Build your resilience and respect your constitution

The idea of each of us having a very personal constitution is an old but a valuable principle to understand. Here is the thing; everybody is different- genetics, your parents approach to health, your environment, your lifestyle during your formative years, and your more recent decisions with regard to health are what decide what level of stress you thrive upon.

Here are two tips for you to maximise your resilience and the cards you have been dealt.

Sleeping is when most of our recovery happens, both psychologically and physiologically. I talk about the basic hacks to greater sleep regularly but have you seen the recent research about the benefits of sleeping naked.

Your body temperature in your bedroom should be pleasantly cool rather than hot. Here are some of the benefits of sleeping cool and in the buff-

Regulate Cortisol– A healthy sleep/wake cycle sees your cortisol levels plummet to their lowest levels between 10pm and 2am, but only if you are cool enough. Elevated and uncontrolled cortisol levels lead to stored belly fat and muscle breakdown, also, if your cortisol level fails to drop at night it will not be there when you need the cortisol during the day for training efforts and bouncing out of bed in the morning (1).

Balances Melatonin– Along with growth hormone, melatonin is a major factor in protecting you from ageing, it promotes deep, restful sleep that is essential to health and recovery. When you are too hot during your sleeping hours, melatonin production is shut down (2).
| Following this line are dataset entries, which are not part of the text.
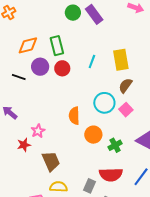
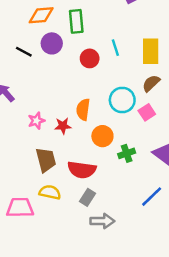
cyan line: (92, 62) -> (115, 48), turned -48
red circle: (62, 68) -> (90, 58), moved
red star: (24, 145) -> (63, 126), moved
red semicircle: (111, 175) -> (82, 170), moved

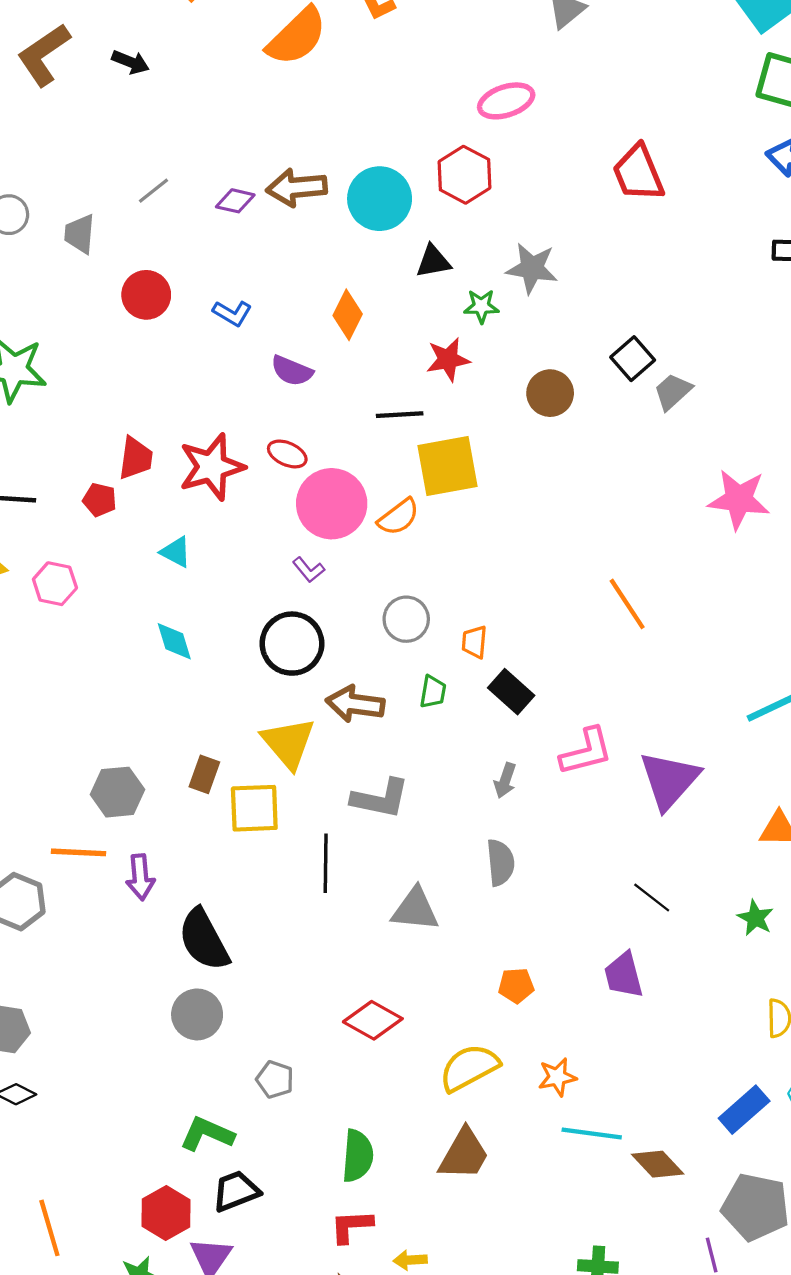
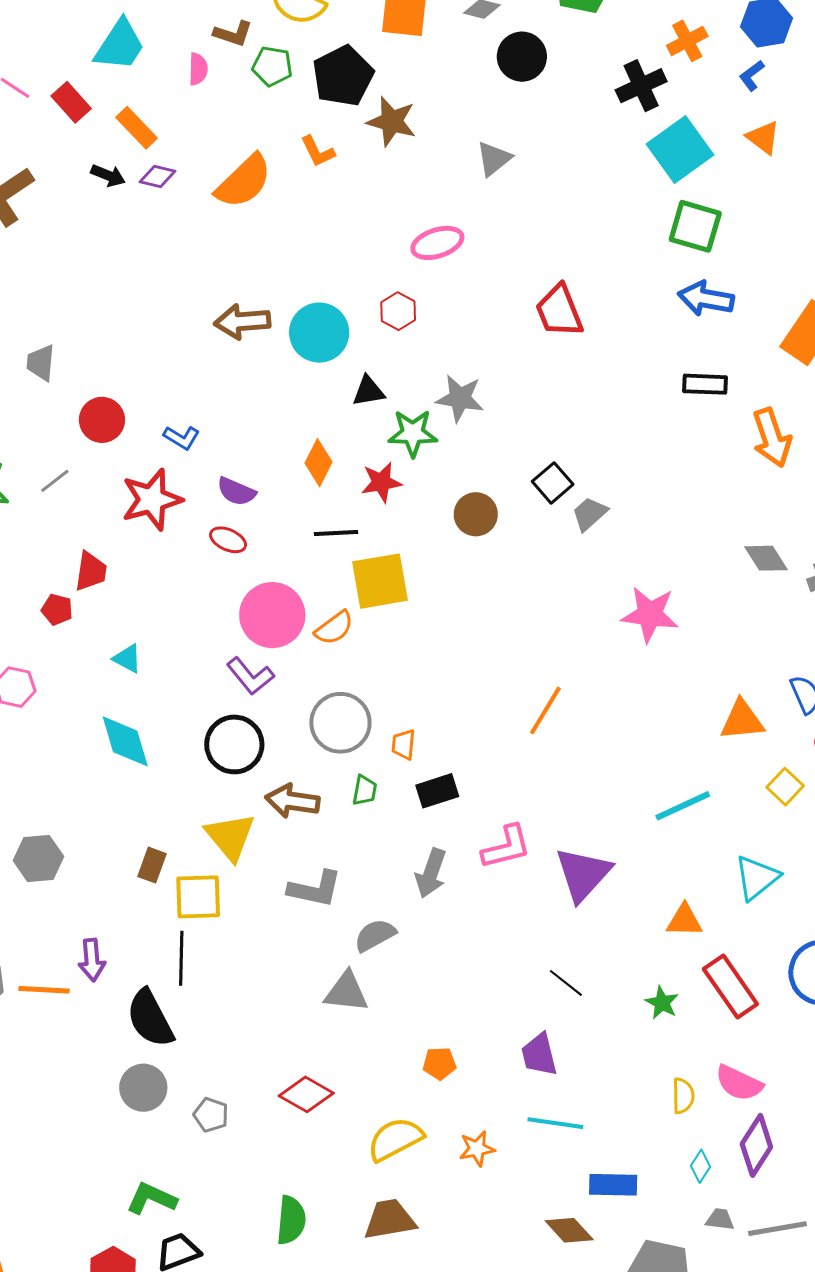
black arrow: (131, 62) -> (108, 175), moved
red hexagon: (465, 175) -> (398, 311), size x0.7
gray line: (153, 191) -> (55, 481), moved
purple diamond: (235, 201) -> (158, 177), moved
green star: (481, 306) -> (413, 433), size x1.5
orange diamond: (348, 315) -> (319, 463), moved
red ellipse: (287, 454) -> (228, 540), moved
red star: (212, 467) -> (152, 500), moved
purple L-shape: (309, 570) -> (250, 676), size x1.6
orange line: (627, 604) -> (545, 710), turned 64
gray circle: (406, 619) -> (340, 723), size x1.4
cyan diamond: (174, 641) -> (125, 741), size x1.5
black rectangle: (511, 692) -> (437, 791), turned -60
gray arrow: (505, 780) -> (431, 873), size x1.5
gray hexagon: (117, 792) -> (38, 858), moved
orange line: (78, 852) -> (44, 990), moved
black line: (326, 863) -> (181, 958), moved
gray semicircle: (500, 863) -> (375, 935), moved, turned -114
gray pentagon: (275, 1079) -> (211, 1115), moved
blue rectangle: (744, 1110) -> (613, 1185), moved, turned 42
cyan line: (592, 1133) -> (555, 1123), moved
brown trapezoid: (464, 1154) -> (390, 1219), turned -130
Growth Hormone Production- If you are too hot when you sleep, your production of growth hormone suffers. You need optimal levels of growth hormone to repair all tissues in the body and also to burn fat. Healthy growth hormone production also benefits your immune system, and lowers your risk of infection, diabetes and heart disease.

Maintenance of Healthy Testosterone Levels- Hormonal chaos can lead to impaired function of your valuable adrenal glands, you’ll notice in the diagram below- pregnenolone is a valuable precursor to a number of valuable steroid hormones. Pregnenolone steal is the result of over production of cortisol that leads to a pull on pregnenolone levels leading to among other things, a drop in the amount of sex hormones produced by the adrenal glands- after 35, your adrenal gland become the major contributor of sex hormones and if abused will leave you short on all the benefits of healthy sex hormone production like anabolism- the key to healthy, quick recovery.


Next, look at your nutrition. Here at Tribal, we recommend a Paleo style-eating plan that focuses on whole natural foods such as meat, fish, eggs, vegetables, nuts, some fruit and safe starches. Ensure you eat plentifully to fuel your efforts and always be mindful of the 5 R’s of recovery nutrition.

Tribals’ 5 R’s of recovery nutrition are-

  1. Rehydrate with water and electrolyte.
  2. Reduce inflammation with healthful fats.
  3. Rebuild with quality protein.
  4. Replenish glycogen with safe starches.
  5. Rebalance blood pH with alkalising plant foods.

I’m not sure on the exact percentages of endurance athletes that are suffering with the affects of over-training and not prioritising health first as all athletes should, but, my suspicions from experience are that most are in some way feeling the affect of an out of control stress load- even if it is as simple as not being able to attain a pre-conceived level of training volume, regular muscle aches and pains or frustration via a lack of day-to-day vitality.